Unfortunately, this portion of the 14th Amendment did not last long. Just five years after it was ratified, the Supreme Court took up the so-called slaughterhouse cases. New Orleans had passed a statute granting a monopoly to a single slaughterhouse and making it illegal to slaughter animals anywhere else within the city. If US citizens possess natural economic liberties and if the 14th Amendment’s privileges or immunities clause protected these liberties from encroachment by state and local governments, then this statute was unconstitutional. As the Supreme Court’s 5-4 majority would put it, the question was this:

Was it the purpose of the fourteenth amendment, by the simple declaration that no State should make or enforce any law which shall abridge the privileges and immunities of citizens of the United States, to transfer the security and protection of all the civil rights which we have mentioned, from the States to the Federal government? And where it is declared that Congress Shall have the power to enforce that article, was it intended to bring within the power of Congress the entire domain of civil rights heretofore belonging exclusively to the States?

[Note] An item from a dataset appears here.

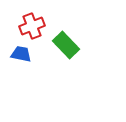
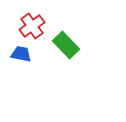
red cross: rotated 15 degrees counterclockwise
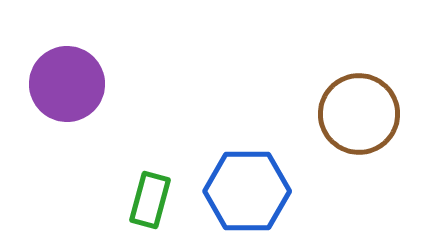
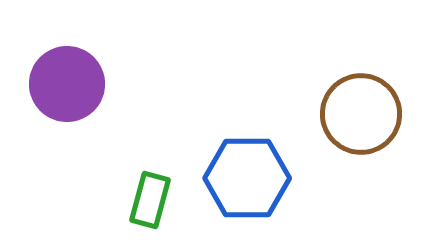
brown circle: moved 2 px right
blue hexagon: moved 13 px up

That majority’s answer to this question was essentially no. The 14th Amendment, they asserted, protected only a narrow band of federal rights of citizenship such as the right to travel between states and use navigable rivers. In dissent, Justice Stephen Field wrote that the majority’s decision rendered the 14th Amendment a “vain and idle enactment, which accomplished nothing and most unnecessarily excited Congress and the people on its passage.”

A New Federalism

The decision in the slaughterhouse cases has been roundly criticized. As Harvard’s Laurence Tribe put it, “the Slaughter-House Cases incorrectly gutted the Privileges or Immunities Clause.” And as Yale law professor Akhil Amar asserts, “Virtually no serious modern scholar—left, right, and center—thinks that [Slaughterhouse] is a plausible reading of the [Fourteenth] Amendment.”

These criticisms suggest a way forward: the federal government could once again be empowered to limit state governments’ abilities to curtail individual liberty. This could be done by a Supreme Court willing to revisit the long-discredited case when provided the opportunity. Failing that, it could be achieved with a new Constitutional amendment that revives the original intent of the 14th Amendment, perhaps with 21st-century language. That would be a good balancing act.